First off I want to say Hello and thank you to all our new subscribers!! It is truly humbling to know people are finding what I have to say helpful!
Ok, what’s been up! I’ll start from the beginning.
The first half of February was nothing special other than waiting for my period to come.
Our beautiful 4 years wedding anniversary! We planned to go to a nice restaurant and just be together. Instead, we canceled ALL those plans and headed to our beach house to spend the weekend together there. We ate dinner at the local restaurant Crab Trap which was so fun! I’m not a fancy, need an expensive dinner night type of gal. I just want the quality time.
To the love of my life, husband and the one who completes me:
8 years together 4 years of marriage with a lot of heartbreak and love in between, I wouldn’t want to do this life with anyone other than you!
Some need flowers, gifts or a classy expensive restaurant night, not saying all that isn’t nice but all I need is you. Time together, the spontaneous adventures, the silly nights, laying by the fire, just being with you is all I need.
This year I decided to do something different instead of an item just for Matt, (side note, we do the anniversary gifts based on the symbols for that year)
The first year was Paper, second is cotton, the third is leather and the fourth was Fruits or flowers.
Here is a picture of what I did this year, unbeknownst to me, he had a beautiful vase made and was the perfect thing for our flowers.
We return from dinner and are just hanging out when I received a called from my dad around 9:45pm telling me he was headed to see Mawmaw and that hospice and my Aunt had been there with her all day, she had taken a turn for the worse. She stopped eating and hadn’t been taking her medication. Her mouth was in pain. She has been ready to go for so long I just wasn’t ready, but then again who is ever really ready to lose a loved one? Just shy of 13 years ago she had a stroke that left her speechless, and unable to move around easily. Seeing a woman so full of life, love and adventure become silenced was a hard thing to watch. Seeing her slowly dwindle to the state she was in at her passing was so difficult, as a kid I looked up to and will continue to do so.
I went to bed that night with a very heavy heart not know if she would make it to the morning or better yet for me to come home and give her one last hug and kiss. I had a dream that night, I sat with her by her bedside and told her it was ok, that I LOVE her and will never forget the lessons and love she taught me, as I brushed my hand through her thick white curled hair. I told her to “fix her hair because even though she didn’t feel well she should always look presentable.” You probably wonder why would I tell her that? Well, you see as we were growing up and if my brother or I were sick we would be taken to Mawmaw and Pawpaw’s house so our parents didn’t have to miss work. I remember waking up one morning at their house while sick I hadn’t brushed my hair and looked like a mess, she told me those words.

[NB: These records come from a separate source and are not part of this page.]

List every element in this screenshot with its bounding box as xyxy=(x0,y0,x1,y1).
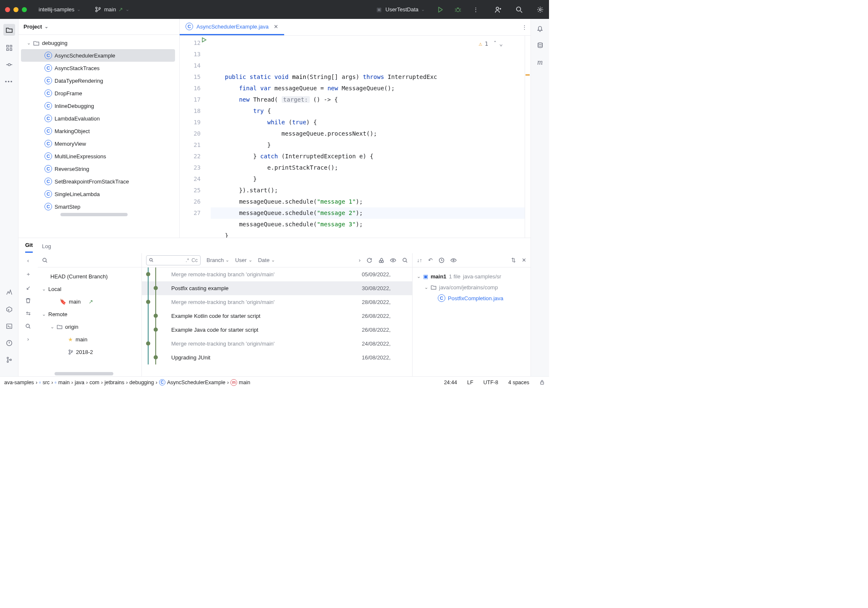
readonly-toggle-icon[interactable] xyxy=(539,380,545,385)
editor-body[interactable]: ⚠ 1 ˆ ⌄ public static void main(String[]… xyxy=(211,36,525,238)
branch-group-origin[interactable]: ⌄origin xyxy=(38,320,141,333)
vcs-tab-log[interactable]: Log xyxy=(42,243,51,253)
breadcrumb-item[interactable]: mmain xyxy=(230,379,250,386)
search-icon[interactable] xyxy=(402,257,408,263)
arrow-down-icon[interactable]: ↓↑ xyxy=(417,257,422,263)
branches-h-scrollbar[interactable] xyxy=(38,372,141,376)
commits-list[interactable]: Merge remote-tracking branch 'origin/mai… xyxy=(142,267,412,376)
commit-row[interactable]: Merge remote-tracking branch 'origin/mai… xyxy=(142,267,412,281)
inspection-widget[interactable]: ⚠ 1 ˆ ⌄ xyxy=(478,38,503,50)
commits-search-input[interactable]: .*Cc xyxy=(146,255,201,265)
debug-icon[interactable] xyxy=(454,6,462,13)
tree-file[interactable]: CMarkingObject xyxy=(18,125,179,137)
cherry-pick-icon[interactable] xyxy=(378,257,384,263)
vcs-branch-widget[interactable]: main ↗ ⌄ xyxy=(94,6,129,13)
tree-file[interactable]: CLambdaEvaluation xyxy=(18,112,179,125)
tree-file[interactable]: CAsyncStackTraces xyxy=(18,62,179,74)
code-with-me-icon[interactable] xyxy=(494,6,502,13)
run-gutter-icon[interactable] xyxy=(201,37,207,42)
commit-row[interactable]: Example Kotlin code for starter script26… xyxy=(142,309,412,323)
search-icon[interactable] xyxy=(515,6,523,13)
go-to-hash-icon[interactable]: › xyxy=(359,257,361,263)
caret-position[interactable]: 24:44 xyxy=(444,380,457,385)
branch-item[interactable]: ★main xyxy=(38,333,141,346)
history-icon[interactable] xyxy=(439,257,444,263)
tree-file[interactable]: CDataTypeRendering xyxy=(18,74,179,87)
close-window-icon[interactable] xyxy=(5,7,10,12)
refresh-icon[interactable] xyxy=(366,257,372,263)
tabs-more-icon[interactable]: ⋮ xyxy=(518,19,531,35)
breadcrumb-item[interactable]: ▫main xyxy=(55,380,70,385)
branch-head[interactable]: HEAD (Current Branch) xyxy=(38,270,141,283)
tree-file[interactable]: CAsyncSchedulerExample xyxy=(21,49,175,62)
problems-tool-icon[interactable] xyxy=(5,338,14,348)
eye-icon[interactable] xyxy=(450,258,457,263)
minimize-window-icon[interactable] xyxy=(13,7,18,12)
line-separator[interactable]: LF xyxy=(467,380,473,385)
arrow-swap-icon[interactable]: ⇆ xyxy=(26,310,31,317)
breadcrumb-item[interactable]: com xyxy=(89,380,99,385)
filter-user[interactable]: User⌄ xyxy=(235,257,252,263)
commit-row[interactable]: Merge remote-tracking branch 'origin/mai… xyxy=(142,337,412,351)
breadcrumb-item[interactable]: CAsyncSchedulerExample xyxy=(159,379,225,385)
chevron-up-icon[interactable]: ˆ xyxy=(493,38,497,50)
terminal-tool-icon[interactable] xyxy=(5,322,14,331)
nav-breadcrumbs[interactable]: ava-samples›▫src›▫main›java›com›jetbrain… xyxy=(4,379,250,386)
tree-file[interactable]: CInlineDebugging xyxy=(18,100,179,112)
project-selector[interactable]: intellij-samples ⌄ xyxy=(39,6,81,13)
editor-error-stripe[interactable] xyxy=(525,36,531,238)
editor-gutter[interactable]: 12131415161718192021222324252627 xyxy=(180,36,211,238)
close-tab-icon[interactable]: ✕ xyxy=(274,24,278,30)
undo-icon[interactable]: ↶ xyxy=(428,257,433,263)
filter-branch[interactable]: Branch⌄ xyxy=(207,257,229,263)
breadcrumb-item[interactable]: ▫src xyxy=(39,380,50,385)
breadcrumb-item[interactable]: java xyxy=(75,380,84,385)
tree-file[interactable]: CMemoryView xyxy=(18,137,179,150)
branch-item[interactable]: 🔖main ↗ xyxy=(38,295,141,308)
filter-date[interactable]: Date⌄ xyxy=(258,257,275,263)
breadcrumb-item[interactable]: jetbrains xyxy=(105,380,124,385)
project-tool-header[interactable]: Project ⌄ xyxy=(18,19,179,35)
chevron-down-icon[interactable]: ⌄ xyxy=(499,38,503,50)
details-header[interactable]: ⌄ ▣ main1 1 file java-samples/sr xyxy=(417,271,526,282)
close-icon[interactable]: ✕ xyxy=(522,257,526,263)
branch-group-local[interactable]: ⌄Local xyxy=(38,283,141,295)
details-folder[interactable]: ⌄ java/com/jetbrains/comp xyxy=(417,282,526,293)
tree-file[interactable]: CReverseString xyxy=(18,162,179,175)
tree-folder[interactable]: ⌄ debugging xyxy=(18,37,179,49)
tree-file[interactable]: CMultiLineExpressions xyxy=(18,150,179,162)
tree-h-scrollbar[interactable] xyxy=(18,213,179,217)
eye-icon[interactable] xyxy=(390,258,396,263)
search-icon[interactable] xyxy=(25,323,31,329)
maven-tool-icon[interactable]: m xyxy=(536,58,545,67)
zoom-window-icon[interactable] xyxy=(22,7,27,12)
settings-icon[interactable] xyxy=(536,6,544,13)
profiler-tool-icon[interactable] xyxy=(5,288,14,297)
commit-row[interactable]: Postfix casting example30/08/2022, xyxy=(142,281,412,295)
tree-file[interactable]: CSetBreakpointFromStackTrace xyxy=(18,175,179,188)
run-config-selector[interactable]: ▣ UserTestData ⌄ xyxy=(375,6,425,13)
branch-item[interactable]: 2018-2 xyxy=(38,346,141,358)
chevron-left-icon[interactable]: ‹ xyxy=(27,257,29,264)
editor-tab[interactable]: C AsyncSchedulerExample.java ✕ xyxy=(180,19,284,35)
notifications-icon[interactable] xyxy=(536,24,545,33)
expand-collapse-icon[interactable]: ⇅ xyxy=(511,257,516,263)
vcs-tool-icon[interactable] xyxy=(5,355,14,364)
indent-setting[interactable]: 4 spaces xyxy=(508,380,529,385)
database-tool-icon[interactable] xyxy=(536,41,545,50)
run-icon[interactable] xyxy=(437,6,444,13)
commit-row[interactable]: Merge remote-tracking branch 'origin/mai… xyxy=(142,295,412,309)
trash-icon[interactable] xyxy=(25,298,31,304)
tree-file[interactable]: CDropFrame xyxy=(18,87,179,100)
more-vertical-icon[interactable]: ⋮ xyxy=(472,6,479,13)
details-file[interactable]: C PostfixCompletion.java xyxy=(417,293,526,304)
commit-row[interactable]: Example Java code for starter script26/0… xyxy=(142,323,412,337)
chevron-right-icon[interactable]: › xyxy=(27,336,29,342)
vcs-tab-git[interactable]: Git xyxy=(25,242,33,253)
services-tool-icon[interactable] xyxy=(5,305,14,314)
project-tree[interactable]: ⌄ debugging CAsyncSchedulerExampleCAsync… xyxy=(18,35,179,238)
branch-group-remote[interactable]: ⌄Remote xyxy=(38,308,141,320)
file-encoding[interactable]: UTF-8 xyxy=(484,380,498,385)
tree-file[interactable]: CSmartStep xyxy=(18,200,179,213)
arrow-down-left-icon[interactable]: ↙ xyxy=(26,285,31,291)
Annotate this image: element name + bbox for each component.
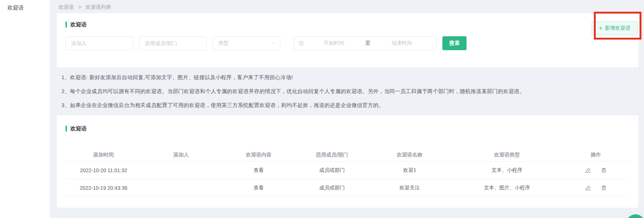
tips-list: 1、欢迎语: 新好友添加后自动回复,可添加文字、图片、链接以及小程序，客户来了不… [57, 73, 639, 109]
members-link[interactable]: 成员或部门 [297, 185, 367, 191]
welcome-table: 添加时间 添加人 欢迎语内容 适用成员/部门 欢迎语名称 欢迎语类型 操作 20… [65, 148, 630, 197]
cell-added-time: 2022-10-20 11:01:32 [65, 167, 142, 173]
table-section-title: 欢迎语 [70, 125, 87, 132]
sidebar: 欢迎语 [0, 0, 50, 218]
chevron-down-icon [271, 41, 276, 45]
end-time-placeholder[interactable]: 结束时间 [372, 40, 432, 47]
column-header-type: 欢迎语类型 [452, 152, 562, 158]
plus-icon: + [599, 25, 602, 32]
cell-actions [562, 167, 630, 173]
view-content-link[interactable]: 查看 [221, 185, 297, 191]
type-select[interactable]: 类型 [213, 36, 280, 50]
clock-icon [299, 41, 304, 46]
date-range-picker[interactable]: 开始时间 至 结束时间 [294, 36, 437, 50]
section-accent-bar [65, 126, 67, 132]
tip-line-3: 3、如果企业在企业微信后台为相关成员配置了可用的欢迎语，使用第三方系统配置欢迎语… [61, 101, 639, 109]
column-header-actions: 操作 [562, 152, 630, 158]
column-header-members: 适用成员/部门 [297, 152, 367, 158]
column-header-content: 欢迎语内容 [221, 152, 297, 158]
main-content: 欢迎语 > 欢迎语列表 欢迎语 + 新增欢迎语 类型 [50, 0, 644, 218]
app: { "sidebar": { "item_welcome": "欢迎语" }, … [0, 0, 644, 218]
type-select-placeholder: 类型 [218, 40, 229, 47]
sidebar-item-welcome[interactable]: 欢迎语 [0, 0, 50, 11]
edit-icon [585, 167, 591, 173]
delete-button[interactable] [601, 167, 607, 173]
table-header-row: 添加时间 添加人 欢迎语内容 适用成员/部门 欢迎语名称 欢迎语类型 操作 [65, 148, 630, 162]
adder-input[interactable] [65, 36, 133, 50]
column-header-adder: 添加人 [142, 152, 221, 158]
column-header-added-time: 添加时间 [65, 152, 142, 158]
delete-icon [601, 185, 607, 191]
table-row: 2022-10-20 11:01:32 查看 成员或部门 欢迎1 文本、小程序 [65, 162, 630, 179]
add-welcome-button[interactable]: + 新增欢迎语 [592, 21, 638, 35]
table-section-header: 欢迎语 [65, 125, 630, 132]
cell-welcome-type: 文本、图片、小程序 [452, 185, 562, 191]
breadcrumb-item-welcome-list: 欢迎语列表 [86, 4, 111, 10]
members-link[interactable]: 成员或部门 [297, 167, 367, 174]
cell-added-time: 2022-10-19 20:43:36 [65, 185, 142, 191]
breadcrumb-separator: > [78, 4, 81, 10]
cell-welcome-type: 文本、小程序 [452, 167, 562, 174]
filter-card: 欢迎语 + 新增欢迎语 类型 开始时间 至 结束时间 搜 [57, 13, 639, 67]
filter-section-title: 欢迎语 [70, 21, 87, 28]
section-accent-bar [65, 22, 67, 27]
column-header-name: 欢迎语名称 [367, 152, 452, 158]
tip-line-2: 2、每个企业成员均可以拥有不同的欢迎语。当部门欢迎语和个人专属的欢迎语并存的情况… [61, 87, 639, 95]
start-time-placeholder[interactable]: 开始时间 [304, 40, 364, 47]
search-button[interactable]: 搜索 [442, 36, 467, 50]
cell-welcome-name: 欢迎1 [367, 167, 452, 174]
floating-action-button[interactable] [626, 214, 644, 218]
delete-icon [601, 167, 607, 173]
breadcrumb: 欢迎语 > 欢迎语列表 [50, 0, 644, 11]
breadcrumb-item-welcome[interactable]: 欢迎语 [59, 4, 74, 10]
view-content-link[interactable]: 查看 [221, 167, 297, 174]
edit-button[interactable] [585, 185, 591, 191]
edit-button[interactable] [585, 167, 591, 173]
range-separator-label: 至 [364, 40, 372, 47]
table-card: 欢迎语 添加时间 添加人 欢迎语内容 适用成员/部门 欢迎语名称 欢迎语类型 操… [57, 115, 639, 208]
filter-section-header: 欢迎语 [65, 21, 630, 28]
add-welcome-button-label: 新增欢迎语 [605, 25, 630, 32]
edit-icon [585, 185, 591, 191]
members-input[interactable] [139, 36, 207, 50]
table-row: 2022-10-19 20:43:36 查看 成员或部门 欢迎关注 文本、图片、… [65, 179, 630, 197]
delete-button[interactable] [601, 185, 607, 191]
tip-line-1: 1、欢迎语: 新好友添加后自动回复,可添加文字、图片、链接以及小程序，客户来了不… [61, 73, 639, 81]
cell-actions [562, 185, 630, 191]
cell-welcome-name: 欢迎关注 [367, 185, 452, 191]
filter-row: 类型 开始时间 至 结束时间 搜索 [65, 36, 630, 50]
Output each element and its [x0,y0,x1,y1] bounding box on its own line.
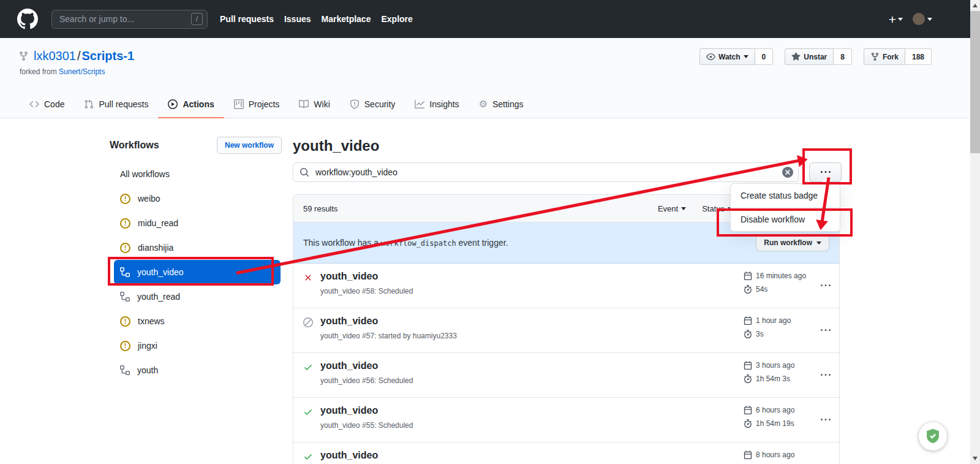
sidebar-item-label: midu_read [138,218,178,228]
sidebar-item-youth-read[interactable]: youth_read [114,284,281,309]
workflow-icon [120,267,130,277]
workflow-list: All workflows ! weibo ! midu_read ! dian… [110,162,282,382]
menu-item-create-status-badge[interactable]: Create status badge [731,184,840,207]
clear-icon [782,167,793,178]
run-time: 1 hour ago [756,316,791,325]
run-duration: 54s [756,285,767,294]
search-icon [300,167,309,177]
calendar-icon [744,451,752,459]
tab-wiki[interactable]: Wiki [289,91,339,118]
shield-icon [350,99,360,109]
runs-search-input[interactable] [314,167,777,178]
run-title-link[interactable]: youth_video [320,450,378,461]
notice-code: workflow_dispatch [381,239,456,248]
caret-down-icon [927,18,932,21]
status-filter[interactable]: Status [702,204,733,213]
sidebar-item-dianshijia[interactable]: ! dianshijia [114,235,281,260]
tab-security[interactable]: Security [340,91,405,118]
menu-item-disable-workflow[interactable]: Disable workflow [731,207,840,231]
tab-code[interactable]: Code [20,91,74,118]
repo-owner-link[interactable]: lxk0301 [34,49,76,63]
global-search-input[interactable] [58,13,191,25]
watch-button[interactable]: Watch [699,48,755,65]
run-title-link[interactable]: youth_video [320,360,378,371]
adblock-shield-badge[interactable] [919,422,947,451]
warning-icon: ! [120,316,130,327]
kebab-icon [821,325,831,335]
run-title-link[interactable]: youth_video [320,405,378,416]
star-count[interactable]: 8 [834,48,852,65]
scroll-up-arrow-icon[interactable] [973,4,978,7]
fork-count[interactable]: 188 [905,48,932,65]
warning-icon: ! [120,341,130,351]
sidebar-item-label: jingxi [138,341,157,351]
success-icon [303,452,313,462]
sidebar-item-youth-video[interactable]: youth_video [114,260,281,284]
fork-button[interactable]: Fork [864,48,905,65]
unstar-button[interactable]: Unstar [785,48,834,65]
tab-settings[interactable]: ⚙ Settings [469,91,533,118]
workflow-icon [120,292,130,302]
sidebar-item-txnews[interactable]: ! txnews [114,309,281,333]
graph-icon [415,99,424,109]
event-filter-label: Event [658,204,678,213]
clear-search-button[interactable] [782,167,793,178]
nav-pull-requests[interactable]: Pull requests [220,14,274,24]
sidebar-item-label: txnews [138,316,165,326]
watch-group: Watch 0 [699,48,773,65]
run-workflow-button[interactable]: Run workflow [756,234,829,251]
run-options-button[interactable] [821,370,831,380]
forked-from-link[interactable]: Sunert/Scripts [59,67,105,76]
event-filter[interactable]: Event [658,204,686,213]
tab-actions[interactable]: Actions [158,91,224,118]
eye-icon [706,52,715,61]
nav-marketplace[interactable]: Marketplace [322,14,371,24]
run-workflow-label: Run workflow [764,238,812,247]
sidebar-item-jingxi[interactable]: ! jingxi [114,333,281,358]
watch-count[interactable]: 0 [755,48,774,65]
run-options-button[interactable] [821,325,831,335]
create-new-menu[interactable]: + [889,13,903,26]
page-title: youth_video [293,137,842,154]
kebab-icon [821,281,831,291]
caret-down-icon [744,55,748,58]
run-time: 8 hours ago [756,451,794,459]
caret-down-icon [681,207,686,210]
sidebar-item-midu-read[interactable]: ! midu_read [114,211,281,235]
shield-check-icon [924,428,941,445]
sidebar-item-all-workflows[interactable]: All workflows [114,162,281,186]
runs-search-row [293,162,842,182]
run-title-link[interactable]: youth_video [320,316,378,327]
user-menu[interactable] [913,13,932,25]
github-logo-icon[interactable] [17,9,38,29]
vertical-scrollbar[interactable] [970,0,980,464]
scrollbar-thumb[interactable] [970,11,980,153]
tab-pull-requests[interactable]: Pull requests [74,91,158,118]
sidebar-item-weibo[interactable]: ! weibo [114,186,281,211]
run-meta: 16 minutes ago 54s [744,270,806,297]
nav-explore[interactable]: Explore [381,14,412,24]
run-options-button[interactable] [821,281,831,291]
sidebar-item-youth[interactable]: youth [114,358,281,382]
run-title-link[interactable]: youth_video [320,271,378,282]
run-row: youth_video youth_video #56: Scheduled 3… [293,353,839,398]
tab-projects[interactable]: Projects [224,91,290,118]
repo-name-link[interactable]: Scripts-1 [82,49,135,63]
tab-label: Wiki [314,99,330,109]
run-row: youth_video 8 hours ago [293,443,839,464]
scroll-down-arrow-icon[interactable] [973,457,978,460]
star-group: Unstar 8 [785,48,852,65]
runs-table: 59 results Event Status Th [293,194,840,464]
nav-issues[interactable]: Issues [284,14,311,24]
tab-label: Settings [492,99,524,109]
run-subtitle: youth_video #58: Scheduled [320,287,413,295]
tab-label: Projects [249,99,280,109]
avatar [913,13,925,25]
global-search: / [51,10,208,29]
run-options-button[interactable] [821,415,831,425]
forked-from-label: forked from [20,67,57,76]
notice-text: This workflow has a workflow_dispatch ev… [303,238,508,248]
new-workflow-button[interactable]: New workflow [217,137,282,154]
run-subtitle: youth_video #55: Scheduled [320,421,413,430]
tab-insights[interactable]: Insights [405,91,469,118]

The following morning I received the call I had dreaded for 12 1/2 years Mawmaw passed away February 16th around 9:15am. First, I felt sadness, but then I was quickly overwhelmed with relief knowing first she is in heaven with my grandfather her seventh-grade love and second she is no longer in pain or suffering.
The process of excepting her passing began with knowing I will never see her in her living self again. I began to remember all she had taught me, the love she had shown me, the ways to be a better person and a kind one, the way to treat people and so much more that I will always cherish.
We had a viewing service on Wednesday, February 20th for her friends and family to pay their respects where we prayed the rosary. We had her crocheted items on display to show how talented she was. Her Funeral services were on February 21st. I was able
to take the whole week off to spend with family.
Naturally I would begin spotting and finally, start my period during all of this,
I went into the clinic Wednesday morning before her Viewing service to begin Estrogen.
I will be on the estrogen for 12 days minimum and my uterus lining has to be 8mm thickness before we are able to start Progesterone injections.
We celebrate my mom’s birthday on February 22nd and then followed with Matt’s 38th birthday on the 25th!
February came and went so fast.
Now to the most recent up to date:
March 4, 2019
I went back to the clinic for hormone level check and ultrasound. All levels looked good now we are just waiting for my uterus lining to get to an 8 before we begin progesterone. I will return on Friday, March 8th to see if my lining has thickened to 8 and from there we will proceed to prepare for the transfer!
I know this was a long post if you have made it to the end leave me a heart emoji letting me know!!
Thank you, EVERYONE, for your love and support throughout our journey!